On the Come Up(30)



Grandma gasps. Sister Daniels lives for gasps like that.

“Threw you?” Grandma says. “What in the world they do that for?”

“They thought she had drugs on her,” Sister Daniels says before I can say a word.

Another gasp. I close my eyes and hold my forehead at this point.

“Brianna, what you doing with drugs?” says Grandma.

“I didn’t have drugs, Grandma,” I mumble.

“Sure didn’t,” Sister Daniels says. “She been selling candy. Curtis claims them guards love to start mess. They’re at fault, but Brianna still got suspended.”

Welp, no need to tell my own story. I’ll just let Sister Daniels take over at this point. In fact, why don’t I just let her write my autobiography since she knows so damn much?

“They gave you three days, right, baby?” she asks.

“Three days?” Grandma shrieks.

The dramatics. I rest my chin in my hand. “Yes.”

“What you selling candy for anyway?” says Grandma.

“Probably to help her momma out,” says the expert in all things Bri. Surprise! It’s apparently not me.

“Lord, I knew you wasn’t looking right,” Grandma says. “You didn’t act like this when you lived with us.”

“Carol and I were talking”—Sister Daniels lowers her voice—“and this whole thing odd, ain’t it? Pastor would pay a salary out his own pocket before he let somebody be without. He don’t easily let folks go. Unless . . .”

She raises her eyebrows as if there’s a message hidden in them.

Grandma goes, “Hm!”

“Mm-hmm.”

Um, huh? “Unless what?” I say.

“I wouldn’t be surprised,” Grandma says as they glance at Jay. “You know what they say, folks ain’t ever truly clean once they been on that mess.”

Wait, what?

“Chiiile,” Sister Daniels says. “You better keep your eyes and ears open, Louise. For your grandbaby’s sake.”

I’m sitting right here. “My mom’s not on drugs.”

Sister Daniels sets her hand on her hip. “You sure ’bout that?”

The “yes” is on the tip of my tongue, but it sits there a second.

I mean . . . I don’t think she is.

For one, eight years is a hell of a long time to be clean. Two, Jay wouldn’t go back to all of that. She knows how much it messed us up. She wouldn’t put me and Trey through that again.

But.

She put us through it in the first place.

The choir fills in the stands and the band starts an upbeat song. People clap along around the sanctuary.

Sister Daniels pats Grandma’s knee. “Be watchful, Louise. That’s all I’m saying.”

Four hours later, church is over.

The spirit forgot the concept of time—I mean, the spirit hit Pastor Eldridge hard. He huffed and puffed until a praise break broke out. Grandma took off running, as always, and that wig went flying, as always. Granddaddy tucked it under his arm, looking like he had overgrown armpit hair.

After service is over, everyone files into the church basement for “fellowship.” I can’t help but shiver a little bit every time I come down here. It’s like this place is haunted. They have portraits of all the old, dead pastors on the walls. None of them smile, like they’re judging us for not tithing enough. Doesn’t help that the place is decorated like a funeral home. I’m convinced that one day, Jesus is gonna jump out from a corner and scare the bejesus out of me.
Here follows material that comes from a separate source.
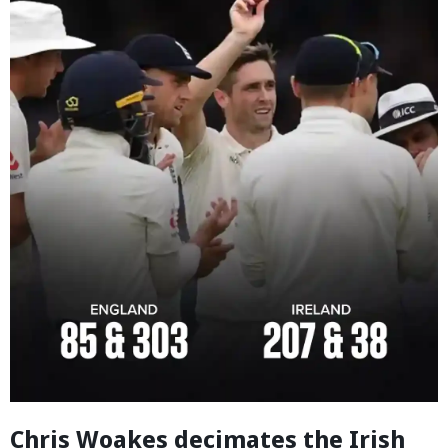
Chris Woakes decimates the Irish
Question: If Jesus scares you, do you call on Jesus? Do you even say, “Oh my God?”

Stuff to ponder.

Anyway, fellowship at Christ Temple really means snack time, and snack time really means fried or baked chicken, potato salad, green beans, pound cake, and soda. I don’t think church folks know how to just “snack.”

Grandma and a couple of her girlfriends serve the food, including Sister Daniels. They wear plastic gloves and plastic hairnets that seem a bit too thin for my germaphobe liking. Granddaddy and some of the deacons chat over in a corner. Granddaddy sips on a diet soda. Anything other than diet and Grandma will go off about him not watching his sugar. Trey’s gotten cornered by a couple of the other deacons not far away. He looks like he’d rather be invisible. Jay’s talking to Pastor Eldridge and laughs and smiles like nothing’s wrong.

I’m still in line to get food. There’s an unspoken rule that when your grandparent is serving, you have to get in the back of the line. I’m not complaining. Grandma’s over the chicken, and she’ll save a big piece for me. She’ll tell Sister Grant to give me the corner edge of the peach cobbler, too. Peach cobbler is the love of my life, and the corner edge is perfection.

Somebody comes up behind me. Their breath brushes against my ear as they say, “You didn’t get into too much trouble with your grandma, did you, Princess?”

Without any hesitation, I ram my elbow back, straight into his gut. The “ow!” makes me smile.

Curtis has called me “Princess” since we were seven. He said it was because people call my daddy the “King of the Garden.” It’s always irked me, too. Not so much being called a princess—trust, I’d make a badass one—but the way he says it. Princess, like it’s an inside joke but he’s the only one who gets it.